Nous raisonnons à Mathons sur un logement de 120 m², en zone H1b : après un bouquet complet, la consommation recule d'environ 16 500 kWh par an, soit près de 1 770 € au tarif de référence. Côté financement, l'assiette est plafonnée à 40 000 € HT dès trois classes gagnées, l'aide ANAH s'échelonne de 4 000 € à 32 000 € selon le revenu fiscal de référence, et l'accompagnement obligatoire est pris en charge jusqu'à 2 000 €.
L'ordre des étapes conditionne le droit à l'aide : audit, désignation de l'accompagnateur, dépôt, accord, puis démarrage de un programme voté en assemblée générale. À Mathons, un devis signé trop tôt suffit à faire tomber une aide de 32 000 €.
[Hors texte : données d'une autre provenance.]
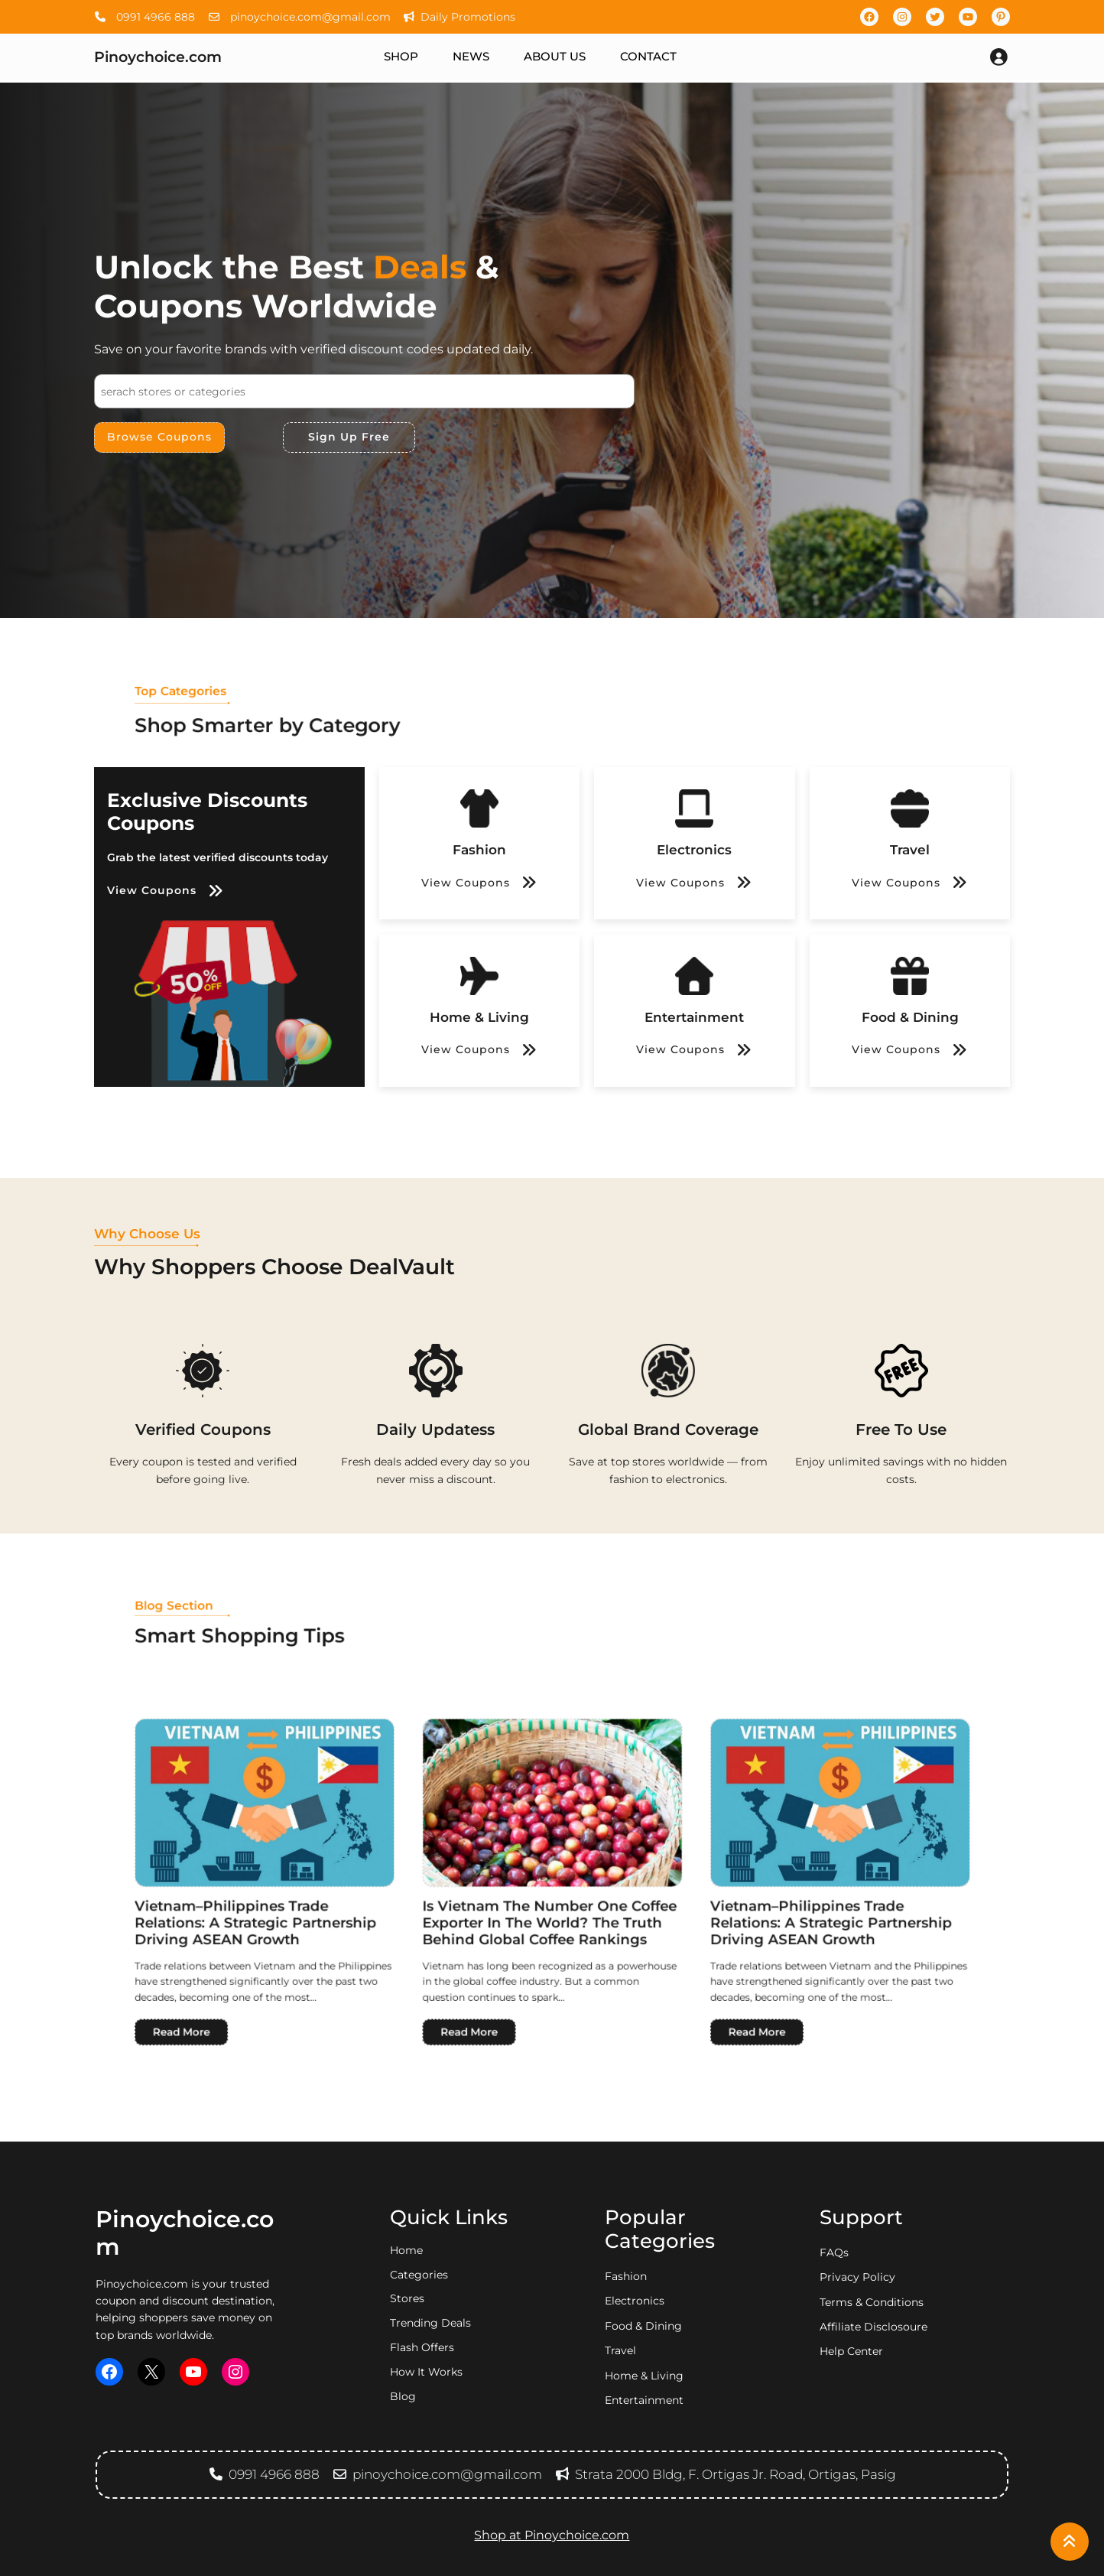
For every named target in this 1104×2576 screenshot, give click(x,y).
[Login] (998, 56)
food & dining (643, 2326)
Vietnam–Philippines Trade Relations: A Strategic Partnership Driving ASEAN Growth (452, 1884)
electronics (634, 2301)
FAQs (834, 2252)
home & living (644, 2375)
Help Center (851, 2351)
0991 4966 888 (145, 17)
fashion (626, 2276)
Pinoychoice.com (158, 56)
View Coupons (151, 890)
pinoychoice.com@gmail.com (299, 17)
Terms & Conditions (872, 2302)
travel (620, 2350)
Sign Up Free (349, 437)
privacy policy (857, 2277)
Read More (430, 1922)
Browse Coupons (159, 437)
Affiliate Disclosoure (873, 2327)
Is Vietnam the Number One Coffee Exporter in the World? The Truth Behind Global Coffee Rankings (551, 1884)
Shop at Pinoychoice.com (551, 2535)
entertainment (644, 2400)
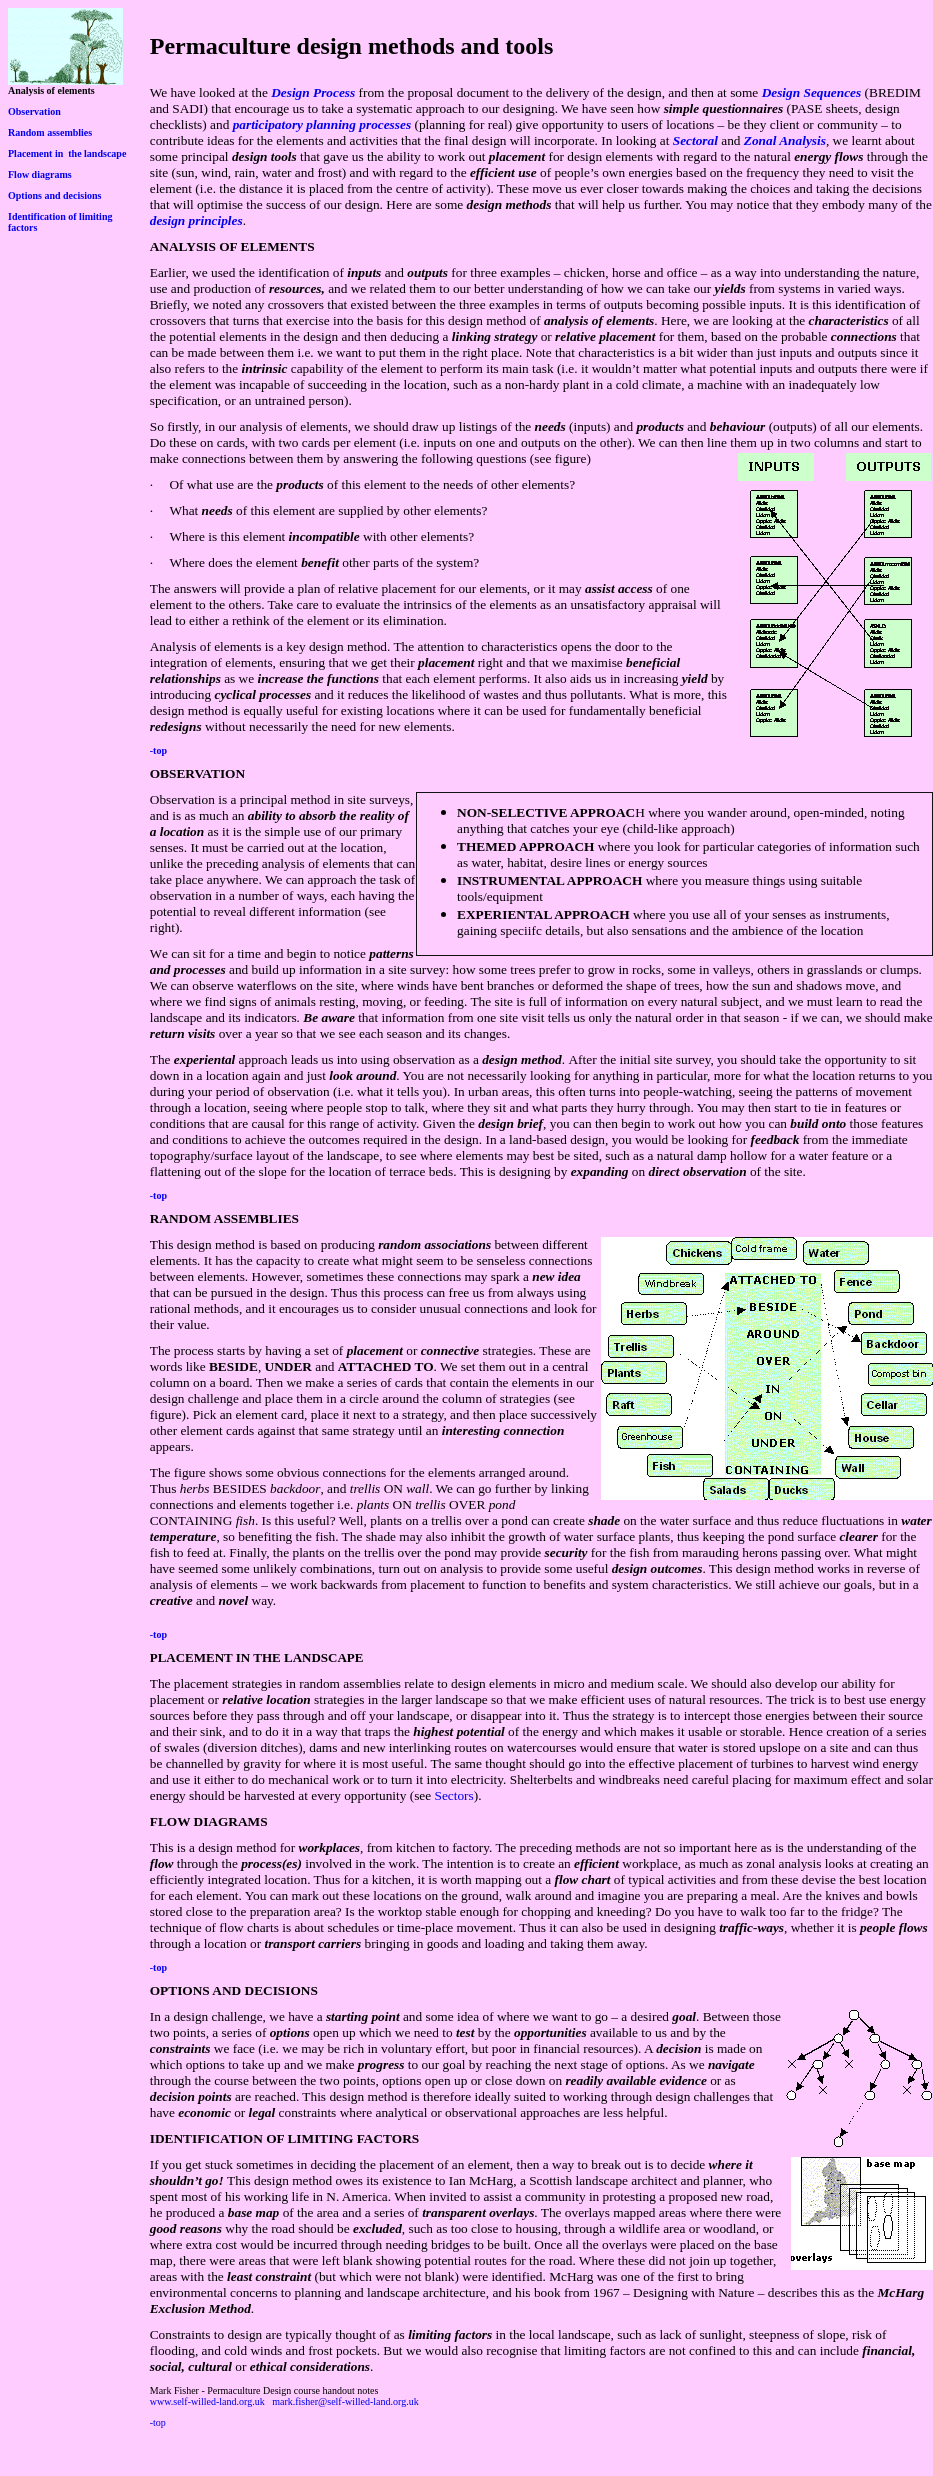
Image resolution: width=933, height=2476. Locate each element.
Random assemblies (50, 132)
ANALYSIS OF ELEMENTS (232, 246)
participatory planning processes (322, 124)
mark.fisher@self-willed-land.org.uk (345, 2401)
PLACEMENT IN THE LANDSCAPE (257, 1657)
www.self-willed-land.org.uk (207, 2401)
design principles (196, 220)
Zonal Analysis (785, 140)
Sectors (454, 1795)
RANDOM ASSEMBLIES (224, 1218)
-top (158, 750)
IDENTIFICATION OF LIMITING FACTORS (284, 2138)
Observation (34, 111)
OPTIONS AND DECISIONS (234, 1990)
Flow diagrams (40, 174)
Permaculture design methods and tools (352, 46)
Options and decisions (54, 195)
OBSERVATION (197, 773)
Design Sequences (812, 92)
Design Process (313, 92)
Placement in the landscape (67, 153)
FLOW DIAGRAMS (209, 1821)
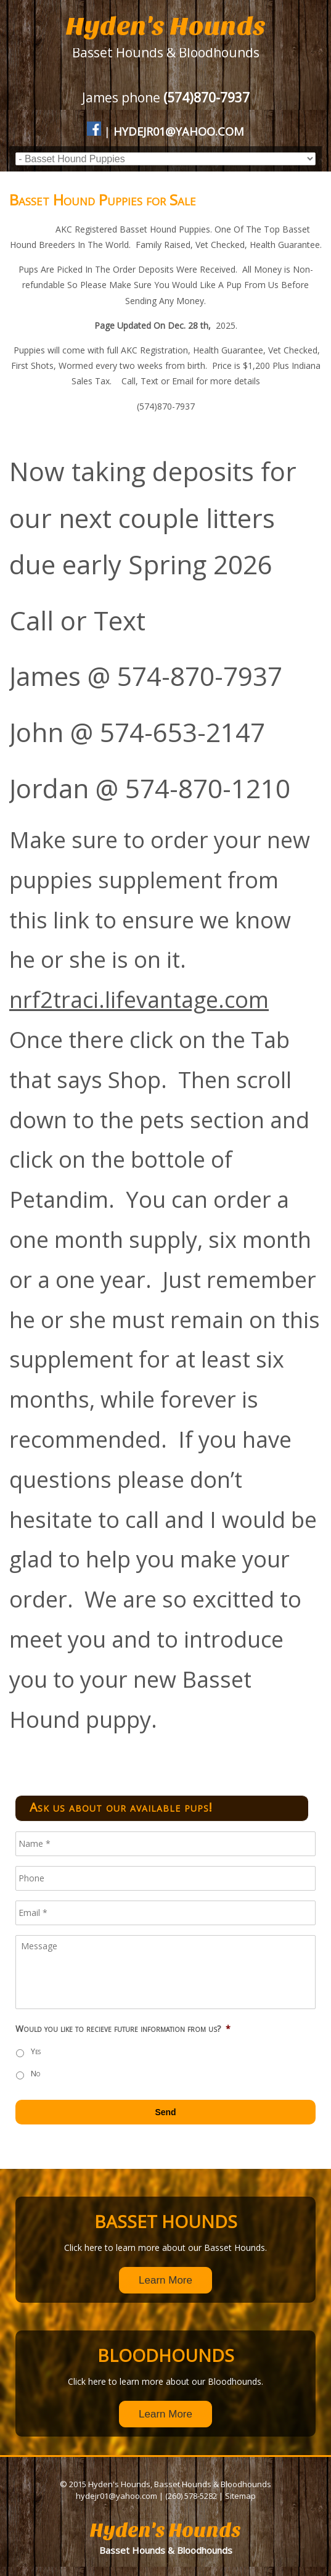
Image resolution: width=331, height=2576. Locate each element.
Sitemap (240, 2495)
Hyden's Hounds (166, 26)
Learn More (165, 2280)
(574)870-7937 (206, 97)
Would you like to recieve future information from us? (123, 2028)
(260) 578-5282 (191, 2495)
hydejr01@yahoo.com (178, 131)
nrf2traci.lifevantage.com (139, 1000)
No (35, 2073)
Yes (36, 2051)
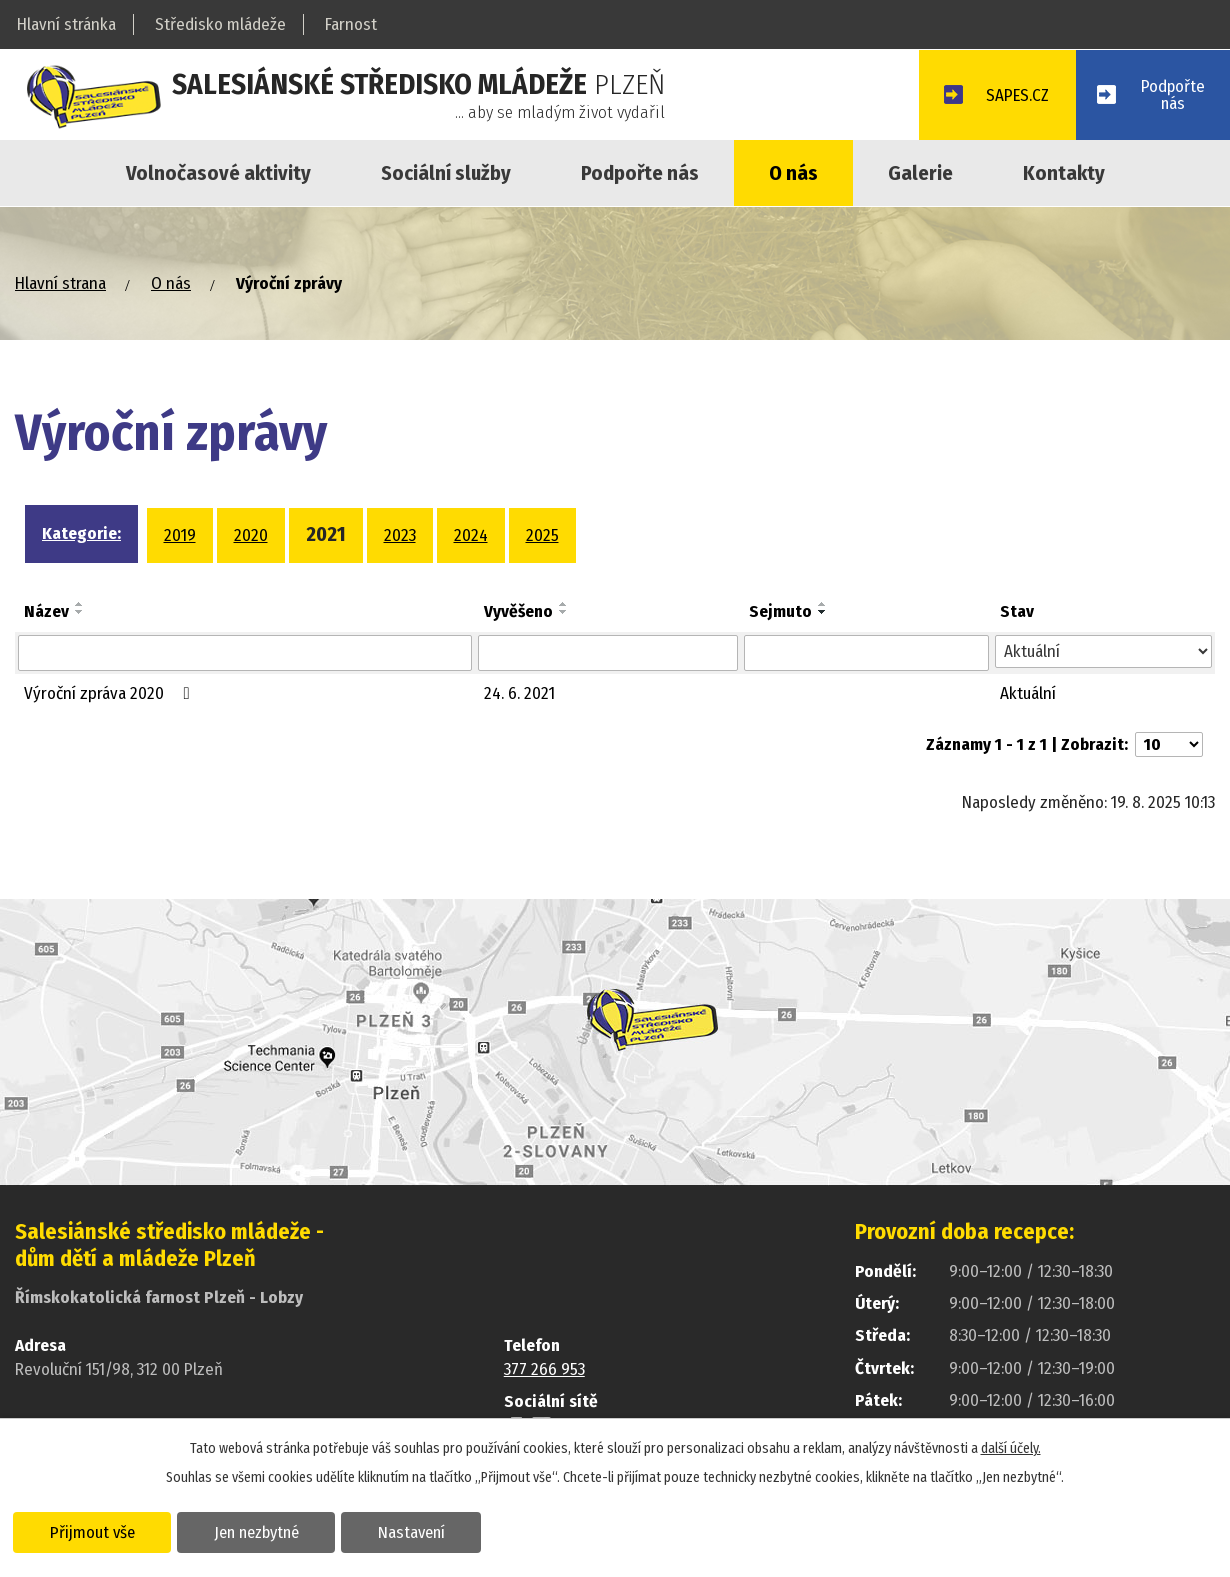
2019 (180, 535)
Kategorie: (81, 533)
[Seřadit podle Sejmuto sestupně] (823, 612)
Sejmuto (780, 611)
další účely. (1011, 1447)
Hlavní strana (60, 283)
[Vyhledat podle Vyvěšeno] (607, 653)
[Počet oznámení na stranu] (1169, 744)
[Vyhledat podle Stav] (1103, 652)
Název (46, 611)
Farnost (351, 24)
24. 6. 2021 (519, 693)
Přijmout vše (92, 1531)
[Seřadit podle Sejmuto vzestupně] (823, 604)
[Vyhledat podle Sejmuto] (866, 653)
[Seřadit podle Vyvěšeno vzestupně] (564, 604)
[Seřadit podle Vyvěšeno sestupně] (564, 612)
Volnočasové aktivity (218, 173)
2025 (542, 535)
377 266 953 (544, 1369)
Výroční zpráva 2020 (111, 693)
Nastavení (413, 1531)
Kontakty (1064, 173)
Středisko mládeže (220, 24)
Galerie (920, 173)
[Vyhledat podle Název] (245, 653)
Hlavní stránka (66, 24)
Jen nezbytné (257, 1531)
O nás (793, 173)
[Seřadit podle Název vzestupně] (80, 604)
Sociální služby (446, 173)
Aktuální (1028, 693)
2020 (251, 535)
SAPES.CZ (1015, 96)
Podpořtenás (1172, 95)
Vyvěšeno (518, 611)
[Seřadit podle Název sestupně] (80, 612)
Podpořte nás (640, 173)
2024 (471, 535)
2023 (400, 535)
Sur le cas type retenu à Mathons — 120 m² en zone H1b — un programme voté en assemblée générale porte sur environ 12 lot principal. Au prix de marché observé, 9 000 à 24 000 € par lot principal, le poste ressort entre 108 000 € et 288 000 € TTC, à comparer à l'assiette plafonnée de 40 000 € HT mobilisable dès trois classes gagnées.
Fiscalité applicable : les travaux d'amélioration énergétique relèvent de la TVA à 5,5 % lorsqu'ils portent sur un logement achevé depuis plus de deux ans. Sur un programme voté en assemblée générale chiffré 198 000 € TTC à Mathons, cela correspond à environ 10 322 € de taxe, contre le triple au taux normal.
Le climat entre dans le calcul réglementaire : la zone H1b applicable à Mathons correspond à une base de 250 kWh/m²/an. Plus cette base est élevée, plus un programme voté en assemblée générale rentabilise vite son surcoût, à performance identique.
Statut d'occupation à Mathons : 17 logements occupés par leur propriétaire, soit 71 % du parc. La décision d'engager un programme voté en assemblée générale y est directe ; ailleurs, elle passe par un bailleur dont le calcul de rentabilité et les aides diffèrent.
Le gain se calcule, il ne s'annonce pas : un programme voté en assemblée générale traite 35 à 55 % du besoin. Appliqué au cas de référence à Mathons, en zone H1b, cela ramène 10 500 à 16 500 kWh par an, valorisés 1 128 € à 1 772 € au tarif conventionnel 2026.
Le rythme local de diagnostic se lit dans les chiffres publics : 208 DPE pour 1 000 résidences principales à Mathons (5 au total). Ce niveau d'activité fixe les délais réels de un maître d'œuvre mandaté par le syndicat et donc la date de démarrage possible pour un programme voté en assemblée générale.